Spain Erasmus Student Bus Crash ‘Kills 13’

Spain Erasmus Student Bus Crash

At least 13 people have been killed after a bus carrying foreign students crashed on a Spanish motorway between the cities of Barcelona and Valencia.

Most of the 57 people on board the bus were students on the Erasmus programme who were returning to Barcelona after a trip to a fireworks festival.

The accident occurred near Freginals, 150km (93 miles) south of Barcelona.

All of those who died were female, officials say.

Their nationalities have not been made public while the process of identification continues.

Those on board the bus included students from the UK, Hungary, Germany, Sweden, Norway, Switzerland, the Czech Republic, New Zealand, Italy, Peru, Bulgaria, Poland, Ireland, the Palestinian territories, Japan and Ukraine, local Spanish officials said.

Of the 43 people injured, 28 were taken to hospital.

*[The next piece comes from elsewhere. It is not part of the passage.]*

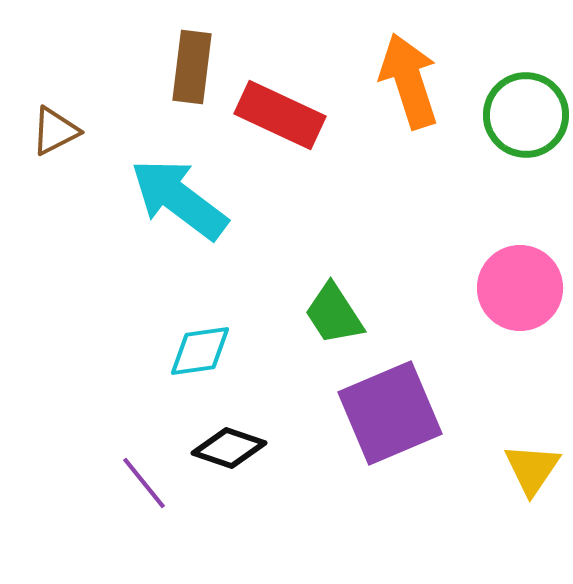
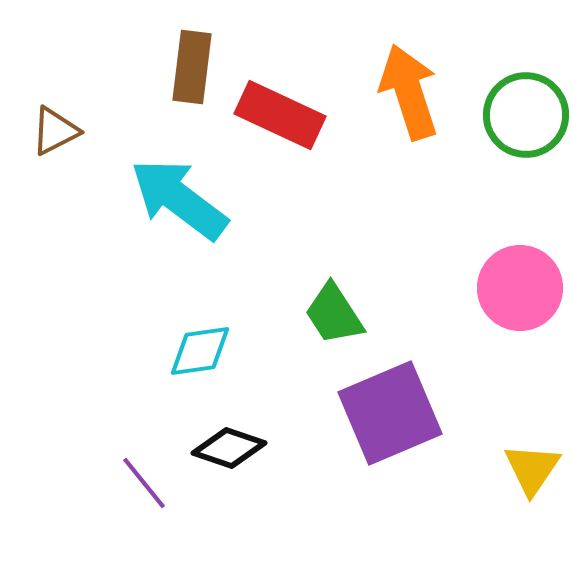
orange arrow: moved 11 px down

Jordi Jane, Catalonia’s regional interior minister, said the driver of the coach had “hit the railing on the right and swerved to the left so violently that the bus veered onto the other side of the highway”.

The bus then hit a vehicle coming in the opposite direction, injuring two people inside.

The location is a known accident blackspot.

“There were students on board, many of them foreign students studying in Catalonia and in Barcelona, who had travelled to Valencia for the Fallas and were returning,” Mr Jane added.

British student Tallulah Lyons was taken to hospital in Tarragona with fractured vertebrae.

“I just remember waking up and people were on the floor,” she told the Amira News.

“I was trying to crawl out with friends – and that’s when we realised some people were trapped. It took about two hours to get everyone out.”

The driver of the bus survived the collision and has been taken to a local police station.

He has tested negative for alcohol or drugs and, according to sources close to the investigation quoted by Spain’s Efe news agency, had worked for the bus company for 17 years without incident.